5 S.W.2d 152 | Tex. Crim. App. | 1928
The offense is selling intoxicating liquor, the punishment confinement in the penitentiary for three years.
The state's testimony was to the effect that appellant sold a pint of whiskey to Burke Weeks and Marcus West. Appellant ran a grocery store and filling station. Being approached by the witnesses with the request that he sell them whiskey appellant went into his store and came back with a paper sack in his hand which contained whiskey. The witnesses testified that the sale occurred about the first day of January, 1927.
Appellant denied that he sold any whiskey to the parties and asserted that he kept no whiskey in his place of business. His testimony was supported by that of his son who said he was present on the occasion of the alleged sale. It was further shown by the testimony of appellant that he, his son, Alma Rose Brunson, and her mother lived in the back end of the store, and that Alma Rose Brunson worked in the store and waited on customers.

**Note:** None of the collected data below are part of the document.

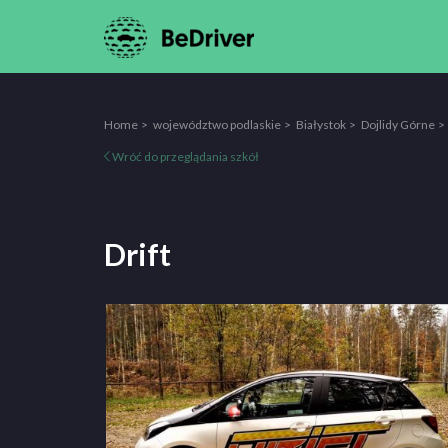
Home
województwo podlaskie
Białystok
Dojlidy Górne
Wróć do przeglądania szkół
Drift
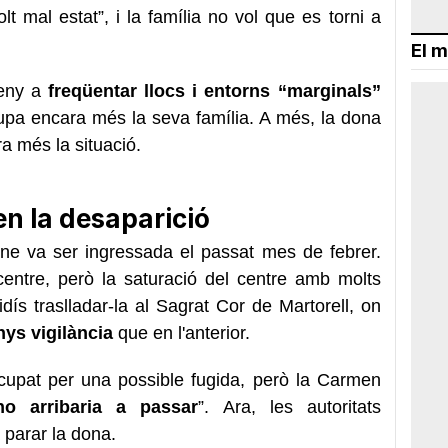
lt mal estat”, i la família no vol que es torni a
El m
peny a
freqüentar llocs i entorns “marginals”
upa encara més la seva família. A més, la dona
ra més la situació.
n la desaparició
ne va ser ingressada el passat mes de febrer.
entre, però la saturació del centre amb molts
idís traslladar-la al Sagrat Cor de Martorell, on
nys vigilància
que en l'anterior.
cupat per una possible fugida, però la Carmen
o arribaria a passar
”. Ara, les autoritats
 parar la dona.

Appellant complains of the action of the court in overruling his first application for a continuance. His motion for a new trial was based in part on the action of the court in overruling said application. It appears that appellant used due and sufficient diligence to secure the presence of the witness Alma Rose *457 Brunson, who had been duly served with process, and as shown by the certificate of a physician was unable on account of illness to attend court. Appellant alleged in his said application for a continuance that he expected to prove by the absent witness that she lived in his place of business at the time of the alleged sale and was familiar with all of the articles kept therein; that she knew of her own knowledge that appellant kept no whiskey there at that time. Attached to the motion for a new trial was the affidavit of the witness wherein she stated in substance that she lived in appellant's place of business, worked in the store and was familiar with the articles kept therein; that appellant kept no whiskey there during the time the alleged sale was made; and that he did not come into the store and secure whiskey on the occasion testified to by the state's witnesses.
The absent testimony was material and in our opinion, viewed in the light of the entire record, is of such character that it might have produced a different result had a new trial been granted.
It is the rule that if diligence is shown and the absent testimony appear material and probably true and is of such character as that a different result might be produced thereby on another trial, that the new trial should have been granted. White et al. v. State,
The judicial discretion rests with the trial judge in determining, in passing on the motion for a new trial, whether or not the absent testimony is probably true in view of all the evidence heard during the trial. However, if the absent witness makes affidavit that if present he would have sworn to the facts stated in the application for a continuance, and such affidavits be attached to the motion for a new trial, then the discretion of the trial judge to determine the probable truth of such testimony does not operate. White v. State, supra; Cruz v. State,
Bill of exception No. 2 presents the following occurrence: A part of the jury panel from which a jury was chosen had theretofore sat in the trial of C. R. Tubb, Jr., the son of appellant, the result of the trial being that appellant's son was convicted on a charge of selling intoxicating liquor to one J. E. Harris. On the trial of appellant's son the witness Harris testified that the whiskey which he purchased came from the place *458 of business C. R. Tubb, Sr., appellant herein. In the instant trial the state's testimony showed that the whiskey alleged to have been sold came from appellant's place of business. In interrogating the jury on their voire dire examination for the purpose of laying a proper predicate upon which to base peremptory challenges, appellant asked the entire panel if they had heard the testimony and argument in the case against his son, C. R. Tubb, Jr., tried on the day next preceding the instant trial. The District Attorney objected to the question on the ground that it was irrelevant and immaterial in that the charge against the son of appellant was a separate and distinct transaction. Appellant states in his bill of exception that he would have proven by the jurors who sat in the trial of his son that they had an opinion that C. R. Tubb, Sr., appellant herein, was selling whiskey at the same place where the state contended that his son had sold whiskey. He further states in his bill of exception that he expected to prove by the remainder of the panel that they heard the argument during the trial of his son and were of the opinion that whiskey was being sold in appellant's place of business. Appellant exhausted his peremptory challenges but was nevertheless forced to take objectionable jurors.
The question was proper. The learned trial judge fell into error. The right to appear by counsel is guaranteed by the Bill of Rights and carries with it the right of counsel, within reasonable limits, to examine each juror individually in order that he may prepare himself for the peremptory challenges allowed appellant by statute. Art. 1, Sec. 10, Constitution of Texas; Art. 3, C. C. P.; Holland v. State,
For the errors discussed, the judgment is reversed and the cause remanded.
Reversed and remanded.
The foregoing opinion of the Commission of Appeals has been examined by the Judges of the Court of Criminal Appeals and approved by the Court.